Andrew Pace is scheduled to go before a jury again July 2 to face the charges of sexual battery, unlawful sexual acts with a minor and false imprisonment.

PANAMA CITY — A man accused of drugging a 16-year-old to sexually take advantage of the teen will get second chance at trial after jury deliberations deteriorated Wednesday to the point that one juror asked to leave immediately out of fear for her safety.

Andrew Allan Pace, 65, appeared in court Wednesday for the second day of testimony in his trial. He was arrested in May 2016 after neighbors in the affluent neighborhood of Delwood Point saw a naked and distraught 16-year-old boy fleeing Pace’s house, claiming to have been drugged and raped. At the end of the trial, though, Circuit Judge Brantley Clark declared a mistrial after the jury members said they could not reach a verdict.

Pace is scheduled to go before a jury again July 2 to face the charges of sexual battery, unlawful sexual acts with a minor and false imprisonment.

Jurors deliberated for almost four hours Wednesday before telling Clark they would not be able to reach a verdict. What transpired in the jury room was unclear, but discussions apparently became hostile, from the reaction of one juror. By the end of the evening, that juror sent a message to Clark that she no longer felt safe in the discussions and wanted to leave.

Walking from the courthouse, the victim in the case, who is now 18, said he was disappointed by the outcome. He declined to comment further but will again testify when the case goes back before a different jury.

The teen and Pace both testified in the trial and gave starkly different accounts of what happened May 20, 2016, including how DNA from the teen ended up on Pace’s genitals.

Pace told the jury Wednesday he’d been taking measurements of the teen inside his Delwood Point home to be sent off to a Tallahassee modeling agency. At one point, the teen jumped on the bed and began tying ligatures around his own ankles, Pace said, requesting to be completely restrained.

“He asked me to tie up his hands, and I said that’s too much for me — I’ll tie up one hand in a slipknot, but I’m not tying up your your other hand,” Pace told the jury. “I said, 'I want you to get up and get free anytime you want, but that’s the most I’ll do.'”

Pace claimed no sexual contact occurred afterward and that instead, a trip to the bathroom a short time later was how DNA matching the teen was found on his genitals after his arrest.

During his testimony, though, the teen refuted Pace’s story and said he never jumped on the bed, asked to be tied up or consented to sexual contact with Pace.

A day earlier, he instead told jurors that he had been the one to return from the bathroom to find Pace waiting with a drink in hand.

“About 15 minutes later, I started feeling really light-headed,” the 18-year-old told the jury Tuesday. “It was a fainting feeling, like I was feeling depressed. It was weird.”

In the prosecution's closing arguments, Jennifer Hawkins told jurors that not only did the DNA evidence recovered from Pace point to his guilt, but so did the accounts of two witnesses who saw the teen fleeing Pace’s home that night.

The victim “leaves all his clothing in the house and flees into the street looking for any help ... desperate to be hidden from that man in an absolute state of terror,” Hawkins told the jury, pointing to Pace. “And someone else saw him seconds after all this happened.”

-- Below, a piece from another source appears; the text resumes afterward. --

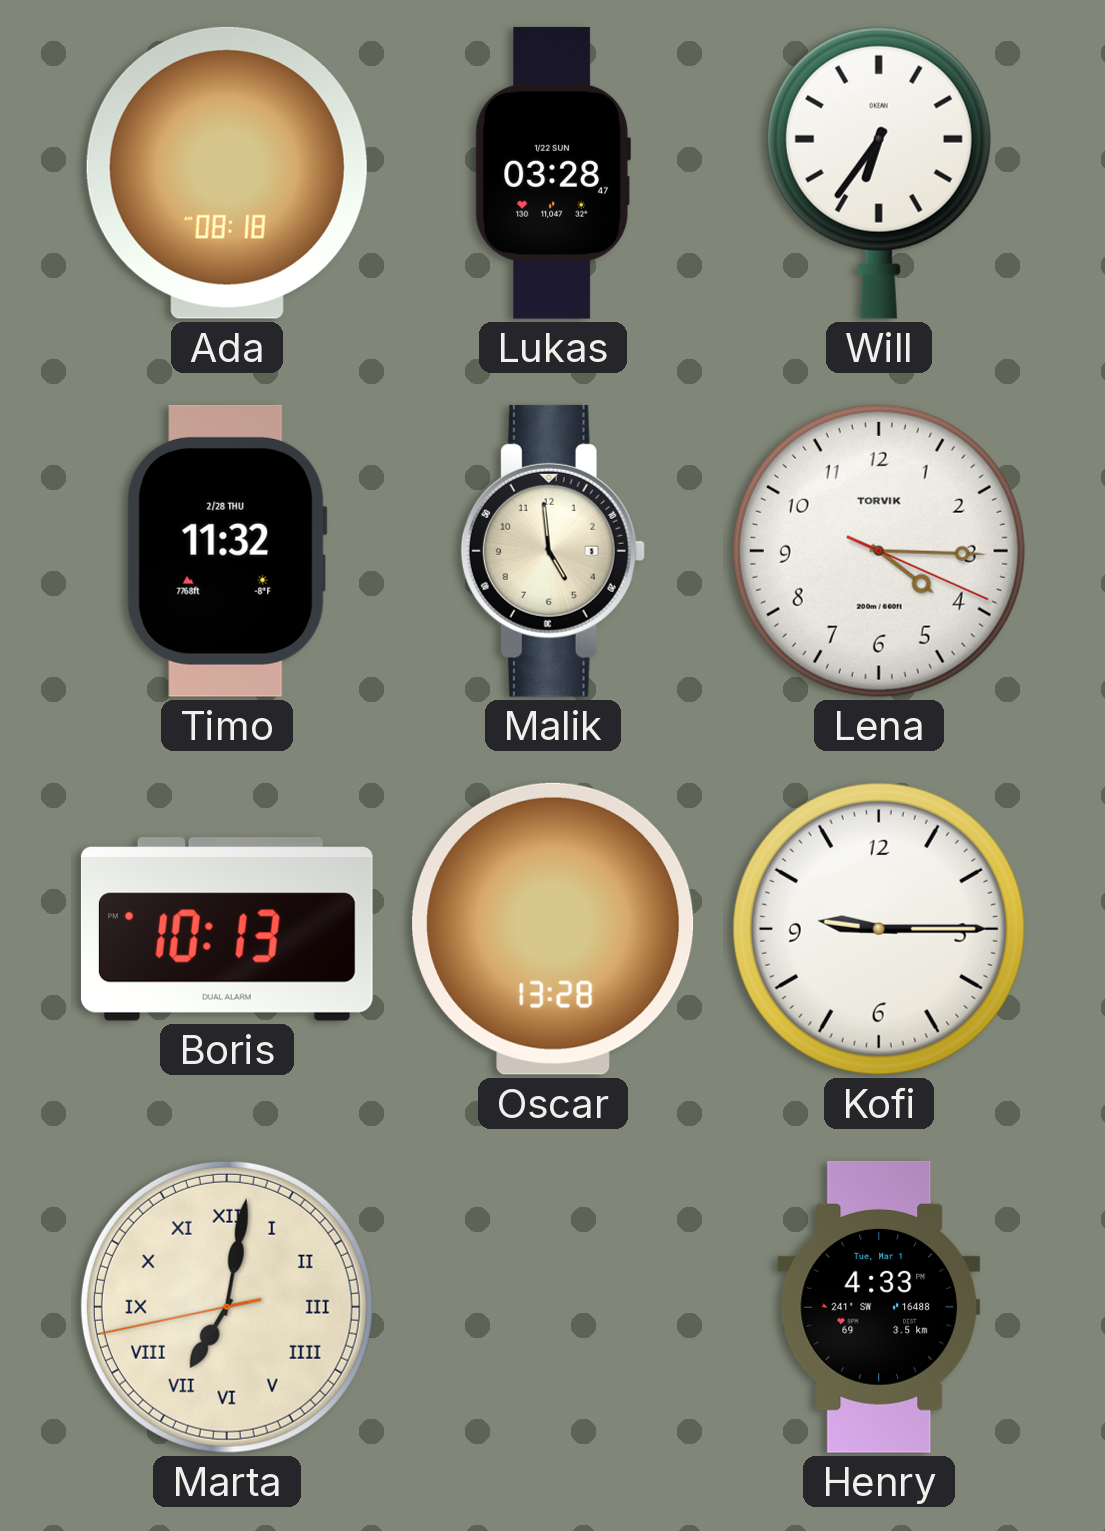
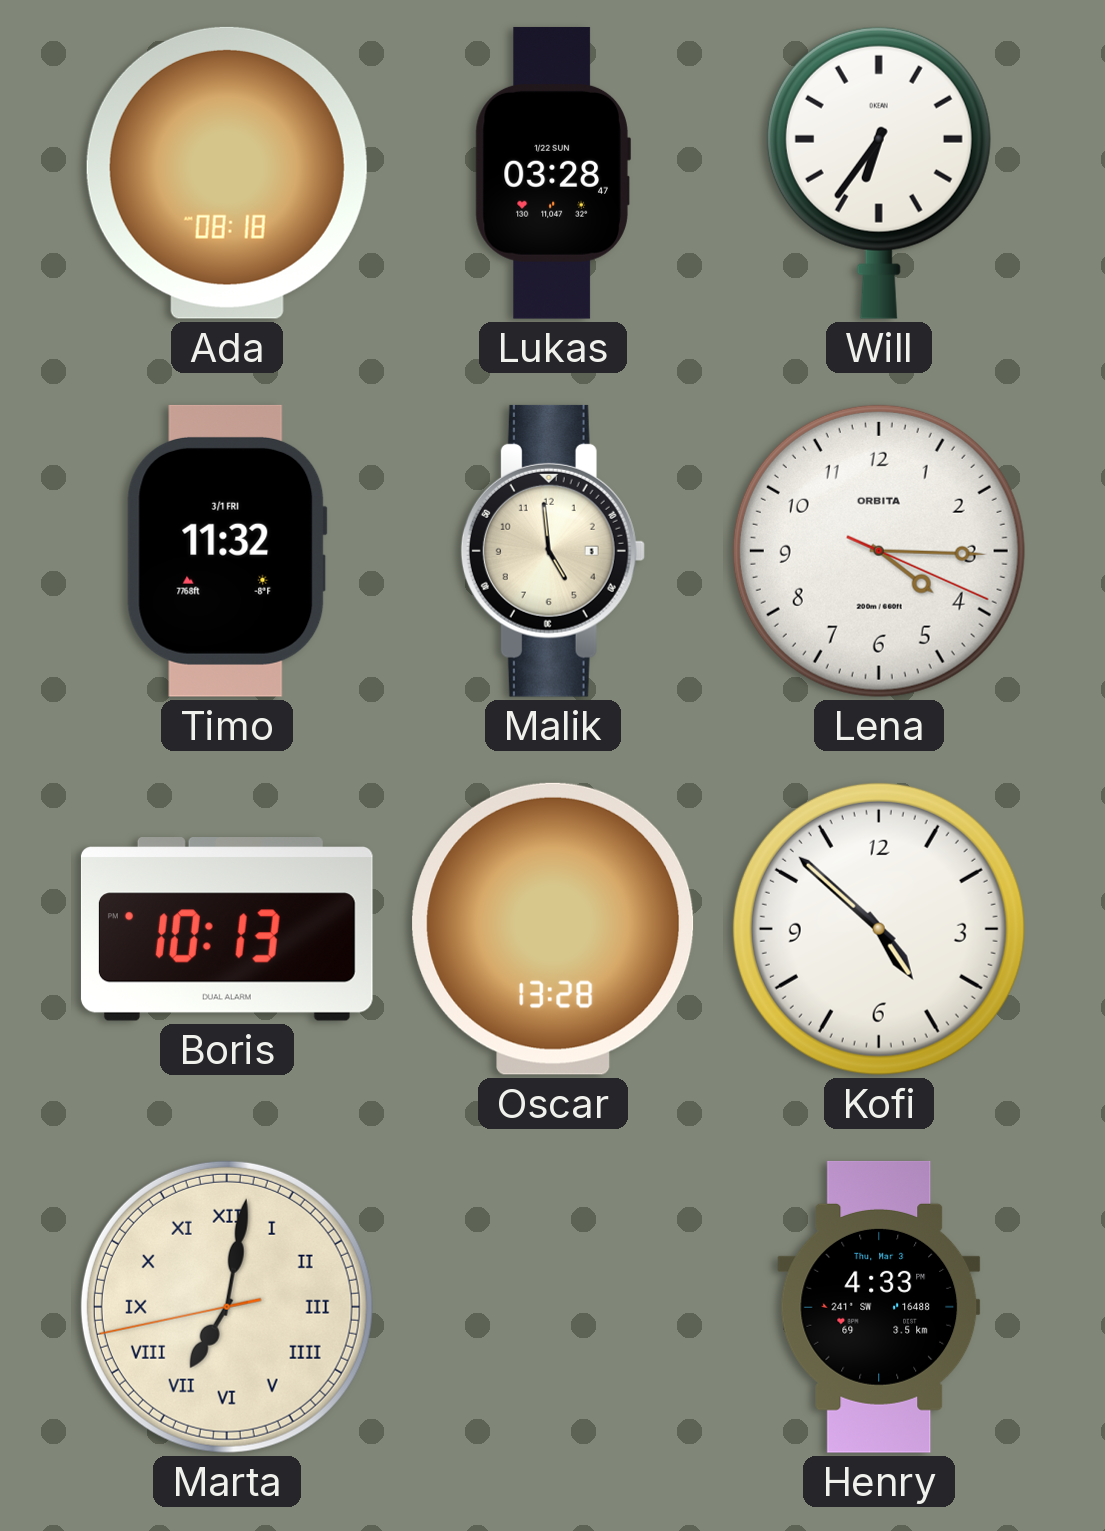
Timo date: 2/28 THU -> 3/1 FRI
Lena brand: TORVIK -> ORBITA
Kofi: 9:15 -> 4:52
Henry date: Tue, Mar 1 -> Thu, Mar 3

When the teen later was taken to the hospital, a toxicology report revealed a blood-alcohol content of 0.233 percent and the presence of benzodiazepine and cannabinoids.

During the trial Hawkins laid out the theory that Pace lured the 16-year-old through social media with the promise of a modeling career. Pace then arranged a meeting over lunch with the teen before returning to his house in an affluent neighborhood to take measurements for presumptive modeling gigs. But once there, Hawkins said, Pace instead gave the juvenile a laced drink and took advantage of him.

“After that drink, he was done,” she said. “It’s just flashes.”

Defense attorney Stan Peacock, however, presented an alternate story line that the juvenile had approached Pace for modeling opportunities after knowing him for years. He’d at times done yard work for Pace at another of his properties, Peacock said.

Peacock told the jury that, as a 16-year-old, the juvenile was able to legally consent to sex. He also honed in on physical examination of the teen in an attempt to show no sexual contact occurred. And Peacock used a statement the teen made to law enforcement to accuse him of doing anything to become a model with an underlying motive of becoming rich.

“He was in it to make money,” Peacock told jurors. “He’s able to tell the various kinds of modeling he was willing to do ... if he could just get a foot in the door from his photographer buddy Andy.”

Hawkins countered that the teen had been looking to succeed as a model with a promise of a career from a man he considered a friend.

“There is no question this 16-year-old wanted a job and that he would make money,” Hawkins said. “He went over there with hopes he would get found, make money and be able to get away.”

The jury, ultimately, could not definitively pick a side.